What is being asked ▸ In the entries below, find every line holding the string "National" and collect it.

Excerpted records ▸
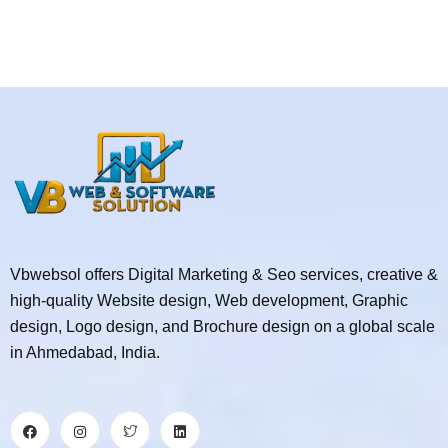
Vbwebsol offers Digital Marketing & Seo services, creative &
high-quality Website design, Web development, Graphic
design, Logo design, and Brochure design on a global scale
in Ahmedabad, India.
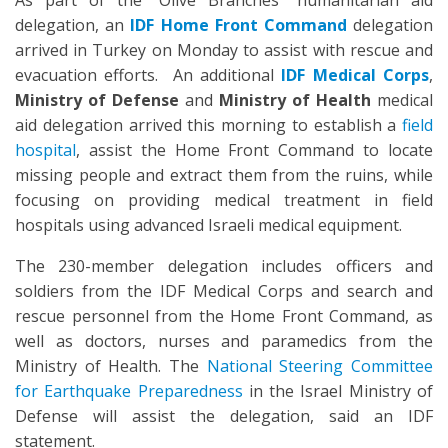
As part of the “Olive Branches” humanitarian aid
delegation, an
IDF
Home Front Command
delegation
arrived in Turkey on Monday to assist with rescue and
evacuation efforts. An additional
IDF Medical Corps
,
Ministry of Defense
and
Ministry of Health
medical
aid delegation arrived this morning to establish a
field
hospital
, assist the Home Front Command to locate
missing people and extract them from the ruins, while
focusing on providing medical treatment in field
hospitals using advanced Israeli medical equipment.
The 230-member delegation includes officers and
soldiers from the IDF Medical Corps and search and
rescue personnel from the Home Front Command, as
well as doctors, nurses and paramedics from the
Ministry of Health. The
National Steering Committee
for Earthquake Preparedness
in the Israel Ministry of
Defense will assist the delegation, said an IDF
statement.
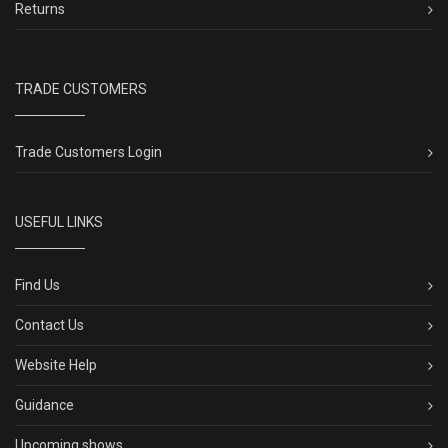
Returns
TRADE CUSTOMERS
Trade Customers Login
USEFUL LINKS
Find Us
Contact Us
Website Help
Guidance
Upcoming shows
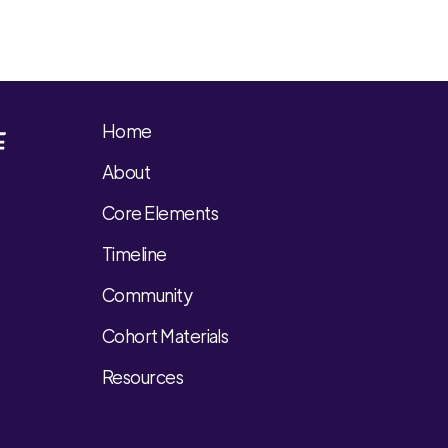
Home
About
Core Elements
Timeline
Community
Cohort Materials
Resources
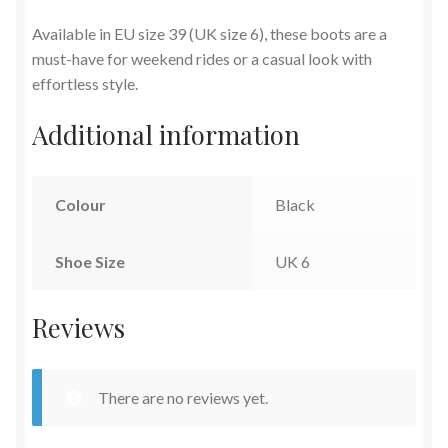
Available in EU size 39 (UK size 6), these boots are a
must-have for weekend rides or a casual look with
effortless style.
Additional information
Colour
Black
Shoe Size
UK 6
Reviews
There are no reviews yet.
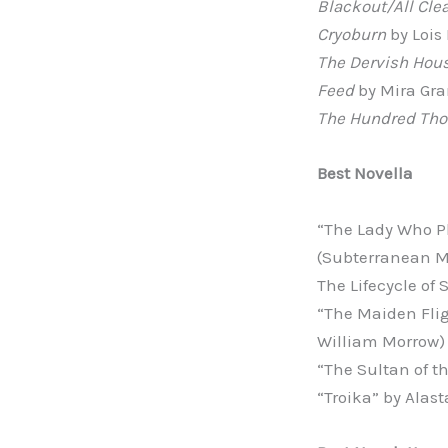
Blackout/All Cle
Cryoburn
by Lois
The Dervish Hou
Feed
by Mira Gran
The Hundred Th
Best Novella
“The Lady Who P
(Subterranean 
The Lifecycle of
“The Maiden Flig
William Morrow)
“The Sultan of t
“Troika” by Alas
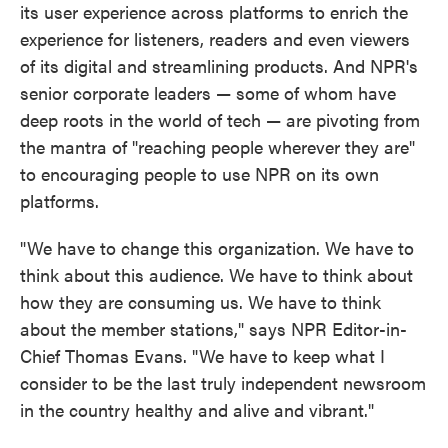
its user experience across platforms to enrich the
experience for listeners, readers and even viewers
of its digital and streamlining products. And NPR's
senior corporate leaders — some of whom have
deep roots in the world of tech — are pivoting from
the mantra of "reaching people wherever they are"
to encouraging people to use NPR on its own
platforms.
"We have to change this organization. We have to
think about this audience. We have to think about
how they are consuming us. We have to think
about the member stations," says NPR Editor-in-
Chief Thomas Evans. "We have to keep what I
consider to be the last truly independent newsroom
in the country healthy and alive and vibrant."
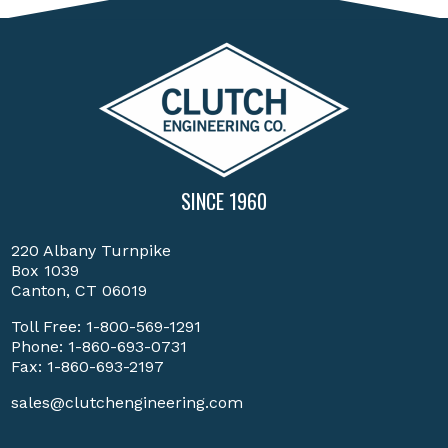
SINCE 1960
220 Albany Turnpike
Box 1039
Canton, CT 06019
Toll Free:
1-800-569-1291
Phone:
1-860-693-0731
Fax: 1-860-693-2197
sales@clutchengineering.com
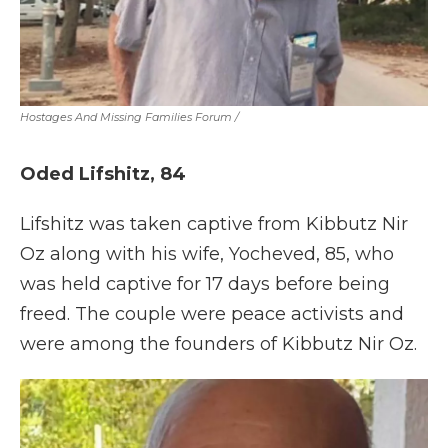
Hostages And Missing Families Forum
/
Oded Lifshitz, 84
Lifshitz was taken captive from Kibbutz Nir
Oz along with his wife, Yocheved, 85, who
was held captive for 17 days before being
freed. The couple were peace activists and
were among the founders of Kibbutz Nir Oz.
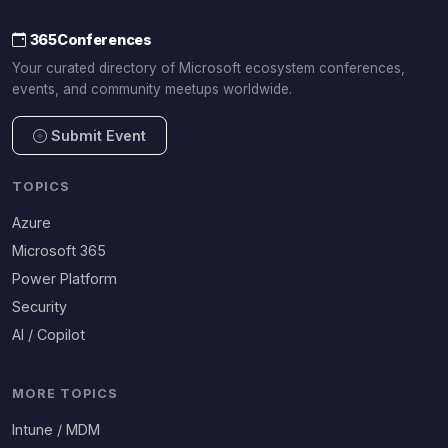
365Conferences
Your curated directory of Microsoft ecosystem conferences,
events, and community meetups worldwide.
Submit Event
TOPICS
Azure
Microsoft 365
Power Platform
Security
AI / Copilot
MORE TOPICS
Intune / MDM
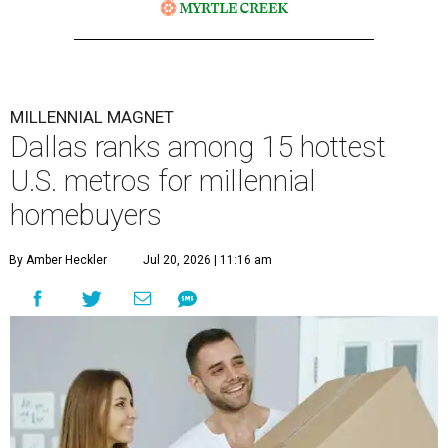
MILLENNIAL MAGNET
Dallas ranks among 15 hottest
U.S. metros for millennial
homebuyers
By Amber Heckler
Jul 20, 2026 | 11:16 am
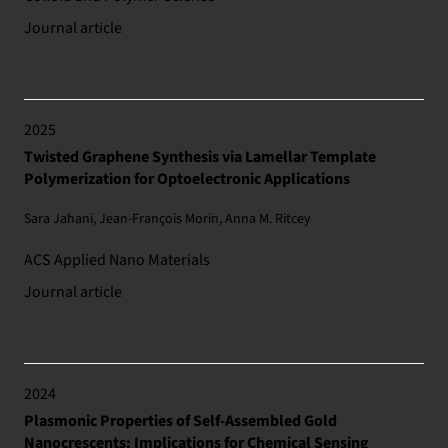
Journal article
2025
Twisted Graphene Synthesis via Lamellar Template
Polymerization for Optoelectronic Applications
Sara Jahani, Jean-François Morin, Anna M. Ritcey
ACS Applied Nano Materials
Journal article
2024
Plasmonic Properties of Self-Assembled Gold
Nanocrescents: Implications for Chemical Sensing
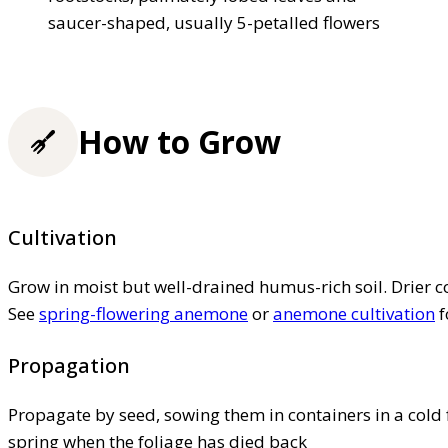
saucer-shaped, usually 5-petalled flowers
How to Grow
Cultivation
Grow in moist but well-drained humus-rich soil. Drier 
See
spring-flowering anemone
or
anemone cultivation
f
Propagation
Propagate by seed, sowing them in containers in a cold
spring when the foliage has died back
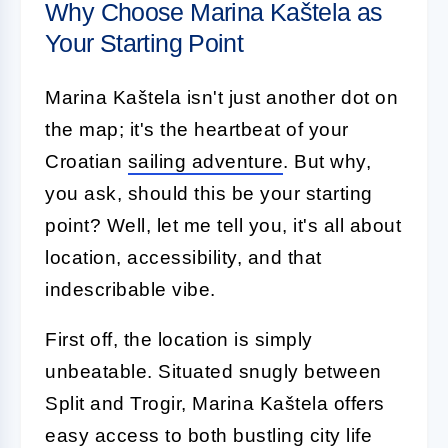
Why Choose Marina Kaštela as
Your Starting Point
Marina Kaštela isn't just another dot on
the map; it's the heartbeat of your
Croatian
sailing adventure
. But why,
you ask, should this be your starting
point? Well, let me tell you, it's all about
location, accessibility, and that
indescribable vibe.
First off, the location is simply
unbeatable. Situated snugly between
Split and Trogir, Marina Kaštela offers
easy access to both bustling city life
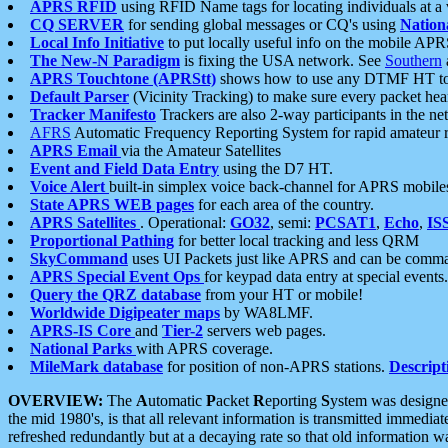
APRS RFID
using RFID Name tags for locating individuals at a
CQ SERVER
for sending global messages or CQ's using
Nation
Local Info Initiative
to put locally useful info on the mobile APR
The New-N Paradigm
is fixing the USA network. See
Southern
APRS Touchtone (APRStt)
shows how to use any DTMF HT to 
Default Parser
(Vicinity Tracking) to make sure every packet heard
Tracker Manifesto
Trackers are also 2-way participants in the n
AFRS
Automatic Frequency Reporting System for rapid amateur 
APRS Email
via the Amateur Satellites
Event and Field Data Entry
using the D7 HT.
Voice Alert
built-in simplex voice back-channel for APRS mobile
State APRS WEB pages
for each area of the country.
APRS Satellites
. Operational:
GO32
, semi:
PCSAT1
,
Echo
,
IS
Proportional Pathing
for better local tracking and less QRM
SkyCommand
uses UI Packets just like APRS and can be com
APRS Special Event Ops
for keypad data entry at special events.
Query the QRZ database
from your HT or mobile!
Worldwide Digipeater maps
by WA8LMF.
APRS-IS Core
and
Tier-2
servers web pages.
National Parks
with APRS coverage.
MileMark database
for position of non-APRS stations.
Descript
OVERVIEW:
The
A
utomatic
P
acket
R
eporting
S
ystem was designed 
the mid 1980's, is that all relevant information is transmitted immediat
refreshed redundantly but at a decaying rate so that old information 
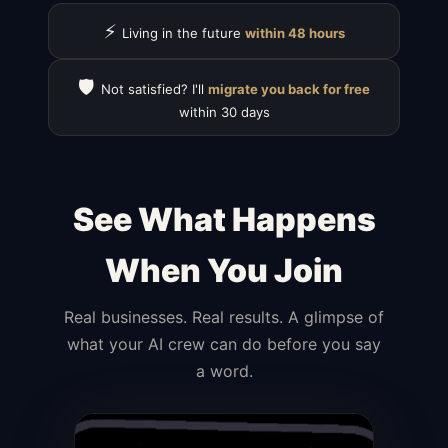
⚡
Living in the future
within 48 hours
🛡️
Not satisfied? I'll
migrate you back for free
within 30 days
See What Happens
When You Join
Real businesses. Real results. A glimpse of
what your AI crew can do before you say
a word.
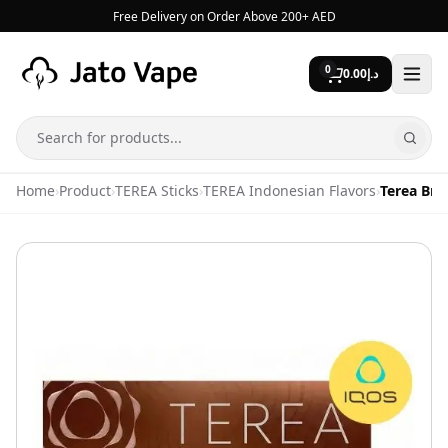
Skip to content
Free Delivery on Order Above 200+ AED
0
0.00
د.إ
Search
Home
›
Product
›
TEREA Sticks
›
TEREA Indonesian Flavors
›
Terea Bro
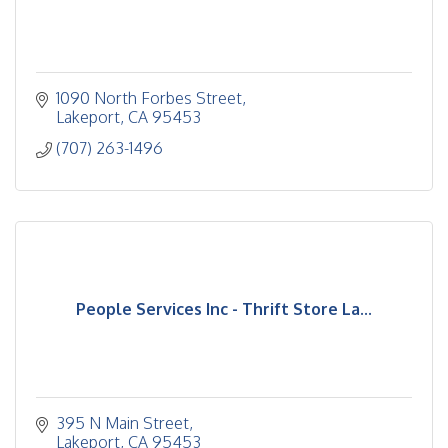
1090 North Forbes Street
Lakeport
CA
95453
(707) 263-1496
People Services Inc - Thrift Store La...
395 N Main Street
Lakeport
CA
95453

Reply to the exercise ▸
National Steering Committee
National Parks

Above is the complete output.